The test scores of students in a class test have a mean of 65 and with a standard deviation of 8. What is the probable percentage of students scored more than 70? Please check work
70-65/8 = .625 = .2357 = 1.-.2357 = .7643
ANSWER 76% ????
No, since the value is above the mean, it would be less than 50%.
Z = (score-mean)/SD
Find table in the back of your statistics text labeled something like "areas under normal distribution" to find the proportion/probability related to the Z score.
To find the probable percentage of students who scored more than 70 in a class test, you can use z-scores and the standard normal distribution.
First, calculate the z-score for a score of 70 using the formula:
z = (x - μ) / σ
where x is the score (70), μ is the mean (65), and σ is the standard deviation (8).
z = (70 - 65) / 8
z = 0.625
The z-score of 0.625 tells us the number of standard deviations a score of 70 is away from the mean.
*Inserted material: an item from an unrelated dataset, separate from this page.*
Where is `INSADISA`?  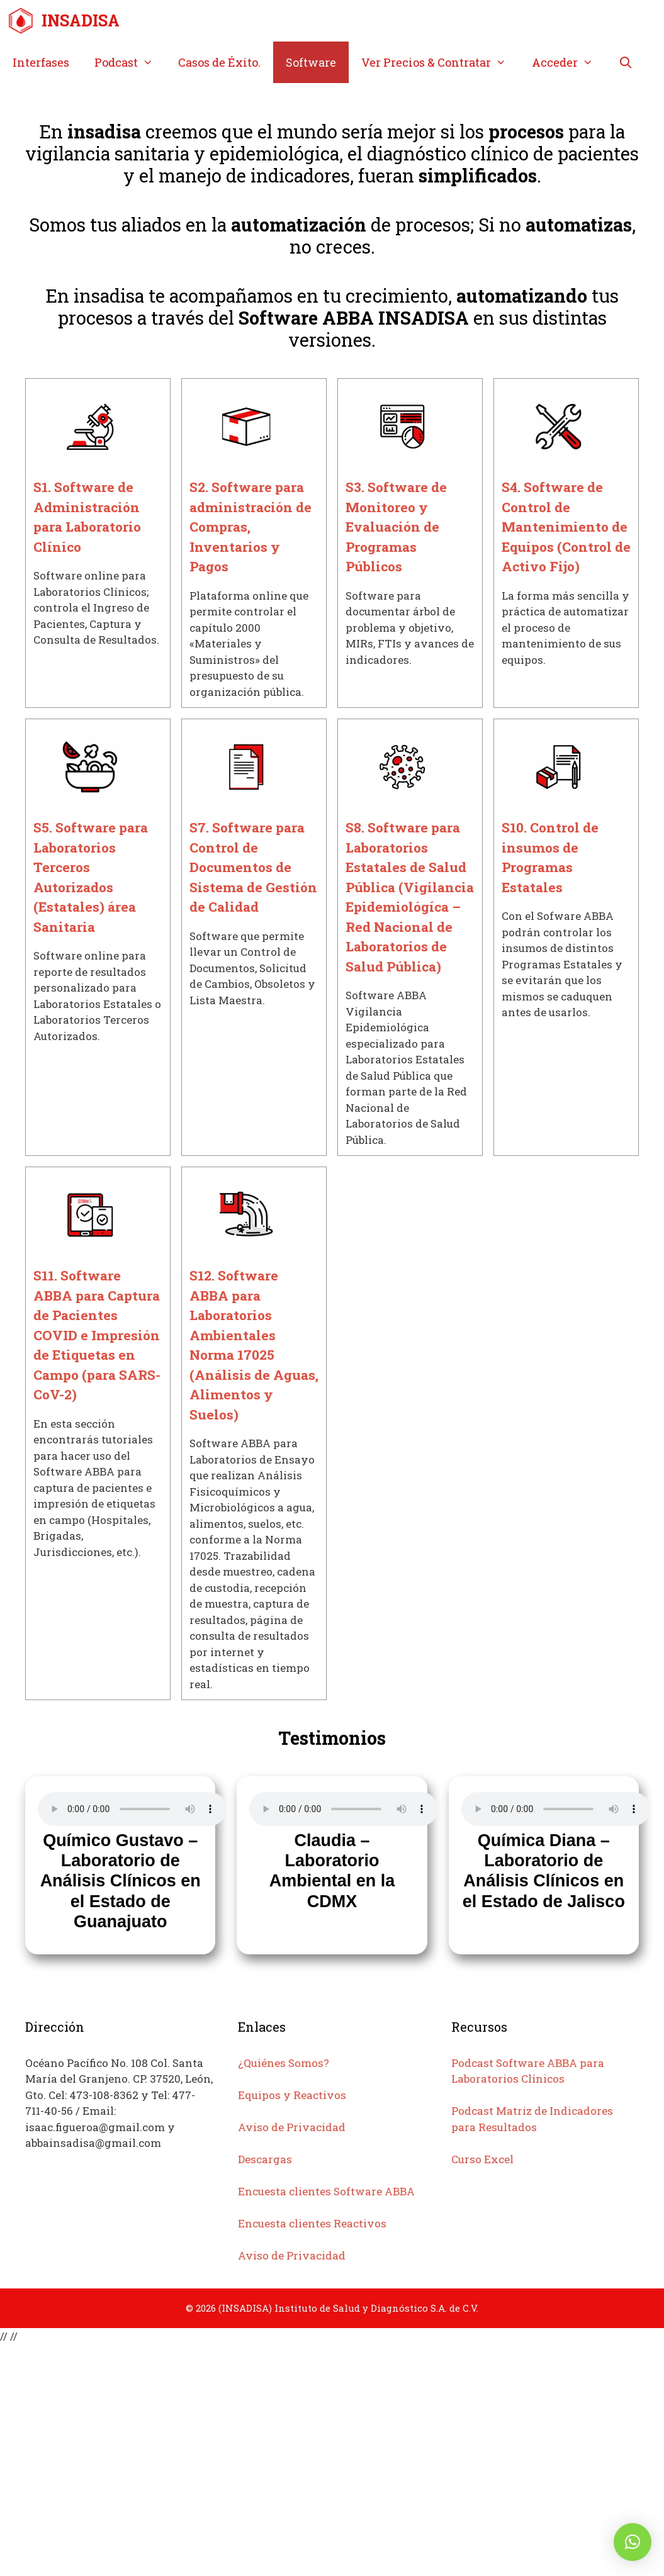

Next, refer to the standard normal distribution table, which provides the probabilities associated with different z-scores. Look up the z-score of 0.625 in the table.
The z-score of 0.625 corresponds to a cumulative probability of approximately 0.7357. This means that approximately 73.57% of the students scored below 70.
To find the percentage of students who scored more than 70, subtract this value from 1 (since the sum of probabilities is 1).
1 - 0.7357 = 0.2643
So, approximately 26.43% of the students scored more than 70 in the class test, not 76% as you calculated.
Therefore, the correct answer is around 26.43%, not 76%.